We report the design of a new type of high-performance asymmetric supercapacitor using three-dimensional (3D) porous ionic liquid (IL)–carbon nanotube (CNT)–graphene gel and MnO₂–graphene gel as freestanding electrodes, both of which are synthesized by a facile and green one-step hydrothermal method. For the synthesis of IL–CNT–graphene gel, the precursor CNT–graphene oxide has firstly been dispersed by IL and then self-assembled into a unique “skeleton/skin” structure with CNTs as the skeleton and graphene nanosheets as the skin. For the synthesis of MnO₂–graphene gel, the nucleation and growth of MnO₂ nanoparticles as well as the self-assembly of graphene nanosheets occur simultaneously under the hydrothermal treatment, lead to a distinct “plum pudding” structure, where the MnO₂ nanoparticles that are decorated on the 3D graphene gel are tightly wrapped by graphene nanosheets.
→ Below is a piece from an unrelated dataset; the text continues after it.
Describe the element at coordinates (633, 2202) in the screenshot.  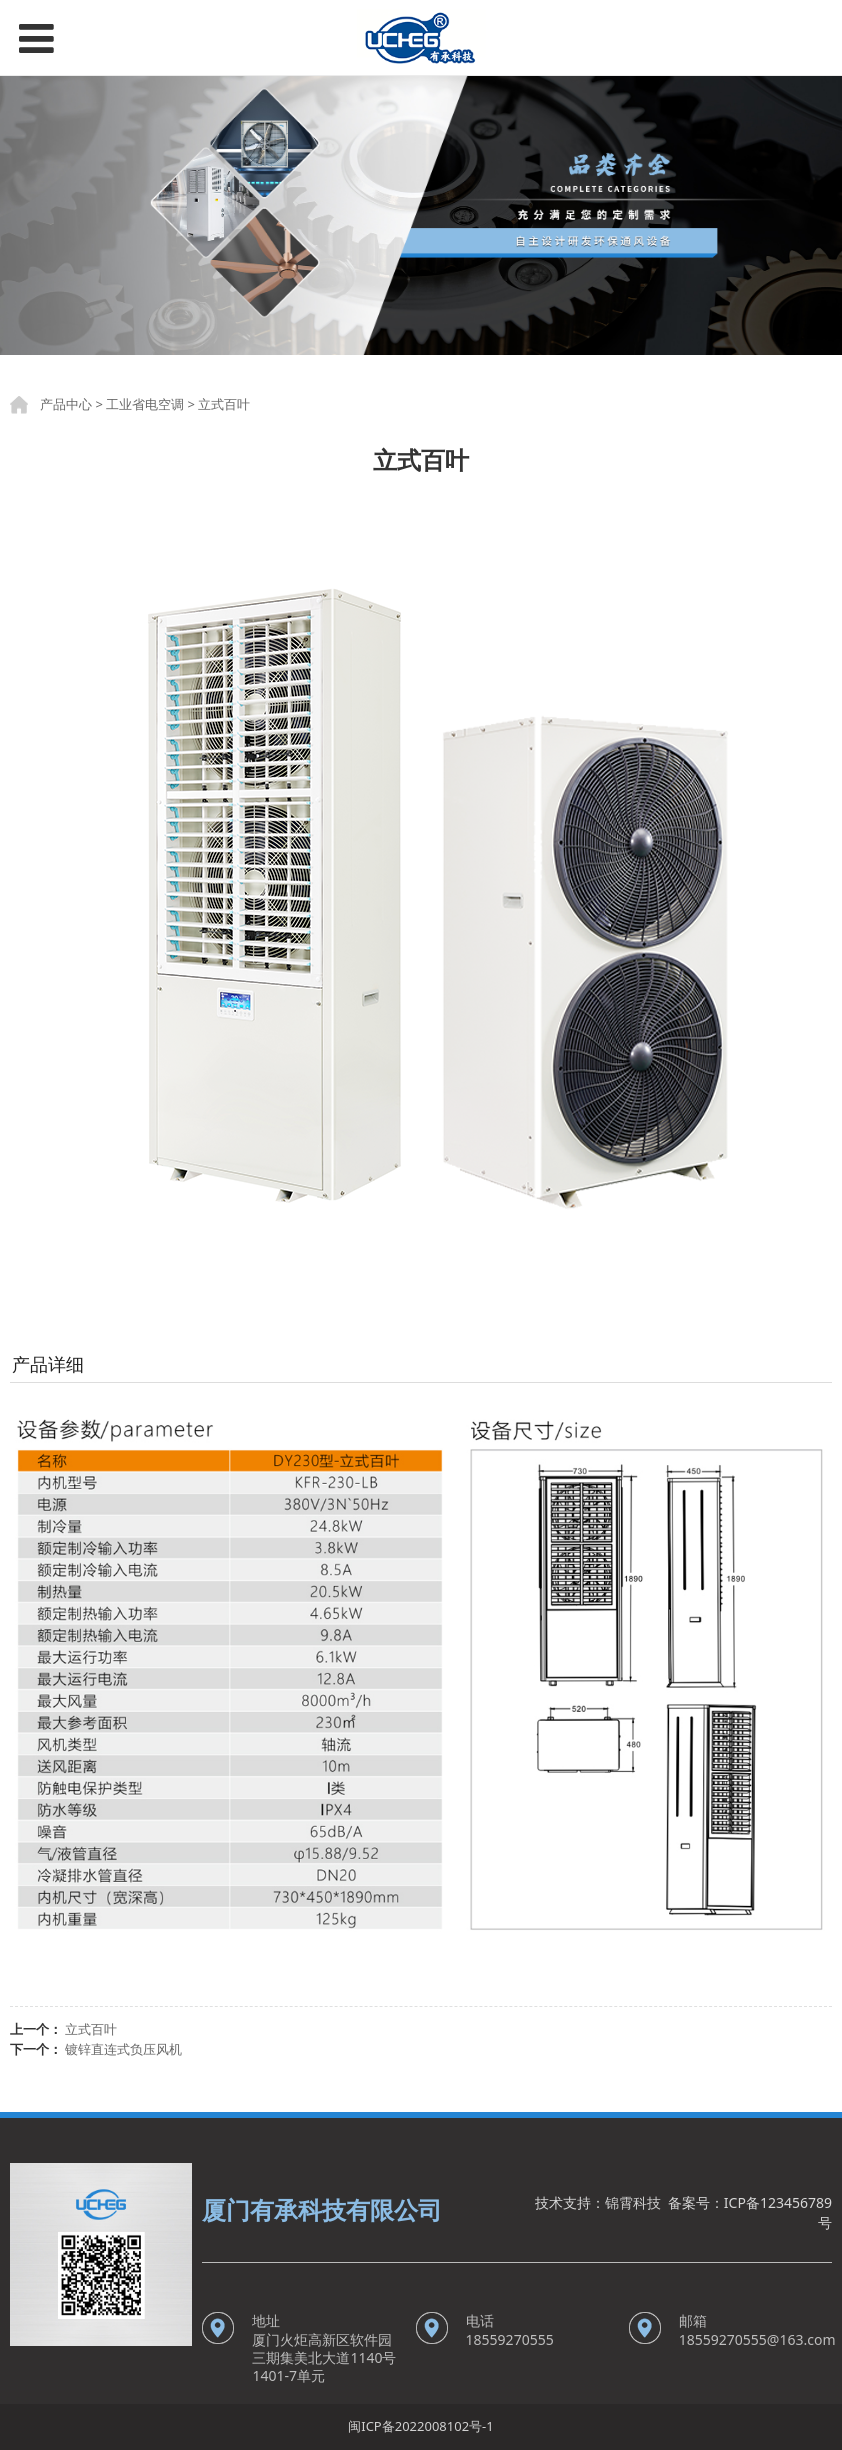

In these two strategies, the introduction of IL, CNT and MnO₂ nanoparticles into graphene gel not only acts as the “spacer” to prevent the π–π stacking interactions between graphene nanosheets, but also improves the electrochemical and capacitive properties of the graphene nanohybrid gel. The resultant asymmetric supercapacitor of IL–CNT–graphene gel//MnO₂–graphene gel achieves high energy as well as good cycling stability and affordability, and can be reversibly charged/discharged at a maximum cell voltage of 1.8 V in 1.0 M aqueous Na₂SO₄ electrolyte. The corresponding energy density and power density are 25.6 W h kg⁻¹ and 9.07 kW kg⁻¹ at 1 A g⁻¹, respectively, and the specific capacitance retention remains about 90% after 10 000 cycles.